Jestem przerażona tym wszystkim. Staram się wychodzić ze wszystkich grzechów, odmawiam nowennę, czytam Biblię, staram się być lepszym człowiekiem i co? I to nie mija. Mam przez to myśli samobójcze. Pragnę mieć rodzinę, dzieci, zawsze tego chciałam, a teraz nie widzę swojej przyszłości, męczy mnie życie, myślenie o tym, że mogłabym żyć dłużej. Podczas modlitwy niczego nie czuję, w ogóle w życiu nie czuję żadnej obecności Boga. Mam wrażenie, że tam niczego nie ma, że wiara jest absurdalna. Wciąż płaczę i nie wiem jak mojemu chłopakowi wytłumaczyć, że to nie przez niego...a ja płaczę, bo on miał tak ciężkie życie, tyle przeszedł, ze mną również, bo nie zawsze jestem aniołem, jeśli ja mu powiem, że tak jest, to on się załamie. Jeśli go zostawię, a chyba powinnam, bo przecież, on zasługuje na kobietę, która da mu szczęście, to on całkowicie straci wiarę w Boga i w siebie i w swoje życie. Wiem, że kocha mnie bardzo, ja jego również. Wytłumaczcie mi, czemu Bóg znowu stawia przede mną taki problem nie do przeskoczenia?
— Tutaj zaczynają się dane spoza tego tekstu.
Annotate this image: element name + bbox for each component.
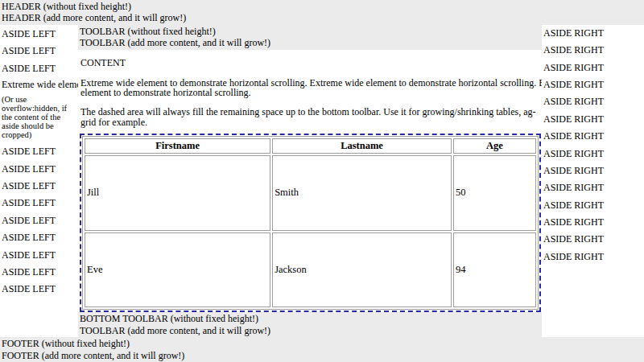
- table-cell-firstname: Eve: [85, 232, 270, 308]
- bottom-toolbar: BOTTOM TOOLBAR (without fixed height!) T…: [78, 312, 542, 337]
- wide-paragraph: Extreme wide element to demonstrate hori…: [80, 78, 542, 97]
- aside-left-label: ASIDE LEFT: [2, 45, 78, 56]
- aside-right-label: ASIDE RIGHT: [543, 233, 644, 245]
- aside-right-label: ASIDE RIGHT: [543, 182, 644, 193]
- aside-right-label: ASIDE RIGHT: [543, 27, 644, 39]
- table-header-age: Age: [453, 138, 536, 154]
- aside-right-label: ASIDE RIGHT: [543, 113, 644, 125]
- footer-line-2: FOOTER (add more content, and it will gr…: [2, 350, 642, 361]
- table-header-firstname: Firstname: [85, 138, 270, 154]
- footer-line-1: FOOTER (without fixed height!): [2, 338, 642, 349]
- aside-left-label: ASIDE LEFT: [2, 249, 78, 261]
- aside-right-label: ASIDE RIGHT: [543, 165, 644, 176]
- toolbar-line-1: TOOLBAR (without fixed height!): [80, 26, 540, 37]
- aside-left-label: ASIDE LEFT: [2, 197, 78, 208]
- aside-right-label: ASIDE RIGHT: [543, 148, 644, 159]
- aside-left-label: ASIDE LEFT: [2, 146, 78, 157]
- aside-right-label: ASIDE RIGHT: [543, 251, 644, 262]
- table-cell-firstname: Jill: [85, 155, 270, 231]
- content-region: CONTENT Extreme wide element to demonstr…: [78, 50, 542, 313]
- aside-left-label: ASIDE LEFT: [2, 163, 78, 175]
- main-column: TOOLBAR (without fixed height!) TOOLBAR …: [78, 25, 542, 337]
- middle-region: ASIDE LEFT ASIDE LEFT ASIDE LEFT Extreme…: [0, 25, 644, 337]
- dashed-area: Firstname Lastname Age Jill Smith 50: [80, 134, 541, 313]
- table-header-lastname: Lastname: [272, 138, 452, 154]
- aside-right-label: ASIDE RIGHT: [543, 200, 644, 211]
- aside-left: ASIDE LEFT ASIDE LEFT ASIDE LEFT Extreme…: [0, 25, 78, 337]
- aside-right-label: ASIDE RIGHT: [543, 96, 644, 107]
- aside-left-note: (Or use overflow:hidden, if the content …: [2, 95, 78, 139]
- aside-left-label: ASIDE LEFT: [2, 266, 78, 278]
- aside-left-label: ASIDE LEFT: [2, 232, 78, 243]
- table-cell-lastname: Jackson: [272, 232, 452, 308]
- dashed-area-note: The dashed area will always fill the rem…: [80, 107, 542, 126]
- aside-right-label: ASIDE RIGHT: [543, 62, 644, 73]
- aside-left-label: ASIDE LEFT: [2, 180, 78, 191]
- toolbar: TOOLBAR (without fixed height!) TOOLBAR …: [78, 25, 542, 50]
- aside-right-label: ASIDE RIGHT: [543, 44, 644, 56]
- app-header: HEADER (without fixed height!) HEADER (a…: [0, 0, 644, 25]
- table-row: Eve Jackson 94: [85, 232, 536, 308]
- app-footer: FOOTER (without fixed height!) FOOTER (a…: [0, 337, 644, 362]
- header-line-2: HEADER (add more content, and it will gr…: [2, 12, 642, 23]
- aside-left-wide-text: Extreme wide element to demonstrate hori…: [2, 80, 78, 89]
- aside-right-label: ASIDE RIGHT: [543, 130, 644, 142]
- aside-left-label: ASIDE LEFT: [2, 215, 78, 226]
- aside-right-label: ASIDE RIGHT: [543, 79, 644, 90]
- bottom-toolbar-line-2: TOOLBAR (add more content, and it will g…: [80, 325, 540, 336]
- table-header-row: Firstname Lastname Age: [85, 138, 536, 154]
- table-cell-age: 94: [453, 232, 536, 308]
- header-line-1: HEADER (without fixed height!): [2, 1, 642, 12]
- page: HEADER (without fixed height!) HEADER (a…: [0, 0, 644, 362]
- data-table: Firstname Lastname Age Jill Smith 50: [82, 136, 539, 311]
- aside-right: ASIDE RIGHT ASIDE RIGHT ASIDE RIGHT ASID…: [542, 25, 644, 337]
- table-cell-age: 50: [453, 155, 536, 231]
- toolbar-line-2: TOOLBAR (add more content, and it will g…: [80, 37, 540, 48]
- aside-right-label: ASIDE RIGHT: [543, 216, 644, 228]
- table-cell-lastname: Smith: [272, 155, 452, 231]
- aside-left-label: ASIDE LEFT: [2, 283, 78, 294]
- content-heading: CONTENT: [80, 57, 542, 68]
- aside-left-label: ASIDE LEFT: [2, 28, 78, 39]
- table-row: Jill Smith 50: [85, 155, 536, 231]
- aside-left-label: ASIDE LEFT: [2, 63, 78, 74]
- bottom-toolbar-line-1: BOTTOM TOOLBAR (without fixed height!): [80, 313, 540, 324]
Jak ja mam wierzyć i ufać, że modlitwa działa cuda, że Bóg jest dobry i miłosierny, skoro miałam bardzo trudne życie, a teraz spotkało mnie coś takiego? Skoro mój mężczyzna miał trudne życie i teraz jeszcze do tego wszystkiego trafił na mnie? Myślałam nawet nad tym, żeby pójść do zakonu, bo nie wyobrażam sobie życia w samotności, a z żadną kobietą tym bardziej nie chcę być, nawet jeśli aktualnie pociąga mnie kobiecy wygląd. Ale ja tak naprawdę chcę mieć rodzinę. Płaczę nad tym wszystkim, bo kolejny raz ranię ukochaną osobę. Czy jest w ogóle sens się modlić, skoro NIC się nie zmienia, a ja czuję się coraz gorzej? Czuję ogromny żal, rozczarowanie, najchętniej bym rzuciła tym różańcem i tyle. Zrozumcie, tutaj nie chodzi o jakieś głupoty, magiczne podejście do modlitwy, ale o to, że wali mi się teraz życie! Dzieje się coś, co może wpłynąć na całe moje życie, na moje wybory, na moje jestestwo. I Bóg mi nie chce pomóc. Czy Bóg istnieje?
Już jest nowy numer:
Z O B A C Z !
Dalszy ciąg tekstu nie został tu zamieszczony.